Here’s a key insight (back to nomenclature). We reported on Copilot for markets, Copilot for merchants, Copilot for shoppers. It turns out, however, that there is just one Copilot, Einstein Copilot, and these are use cases. “There’s just one Copilot, we just add these for a little clarity; we’re going to talk about marketing use cases, about shoppers’ use cases. These are actions for the marketing use cases we built out of the box; you can build your own.”
It’s surely going to take a little time for marketers to learn to work easily with Copilot. “There’s always time for adoption,” Jania agreed. “What is directly connected with this is, this is my ninth Connections and this one has the most hands-on training that I’ve seen since 2014 — and a lot of that is getting people using Data Cloud, using these tools rather than just being given a demo.”
What’s new about Einstein Personalization
Salesforce Einstein has been around since 2016 and many of the use cases seem to have involved personalization in various forms. What’s new?
“Einstein Personalization is a real-time decision engine and it’s going to choose next-best-action, next-best-offer. What is new is that it’s a service now that runs natively on top of Data Cloud.” A lot of real-time decision engines need their own set of data that might actually be a subset of data. “Einstein Personalization is going to look holistically at a customer and recommend a next-best-action that could be natively surfaced in Service Cloud, Sales Cloud or Marketing Cloud.”
Finally, trust
One feature of the presentations at Connections was the reassurance that, although public LLMs like ChatGPT could be selected for application to customer data, none of that data would be retained by the LLMs. Is this just a matter of written agreements? No, not just that, said Jania.

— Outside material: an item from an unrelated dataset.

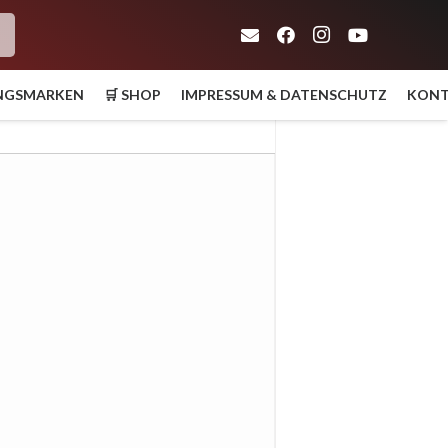
h
UNGSMARKEN
🛒 SHOP
IMPRESSUM & DATENSCHUTZ
KON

“In the Einstein Trust Layer, all of the data, when it connects to an LLM, runs through our gateway. If there was a prompt that had personally identifiable information — a credit card number, an email address — at a mimum, all that is stripped out. The LLMs do not store the output; we store the output for auditing back in Salesforce. Any output that comes back through our gateway is logged in our system; it runs through a toxicity model; and only at the end do we put PII data back into the answer. There are real pieces beyond a handshake that this data is safe.”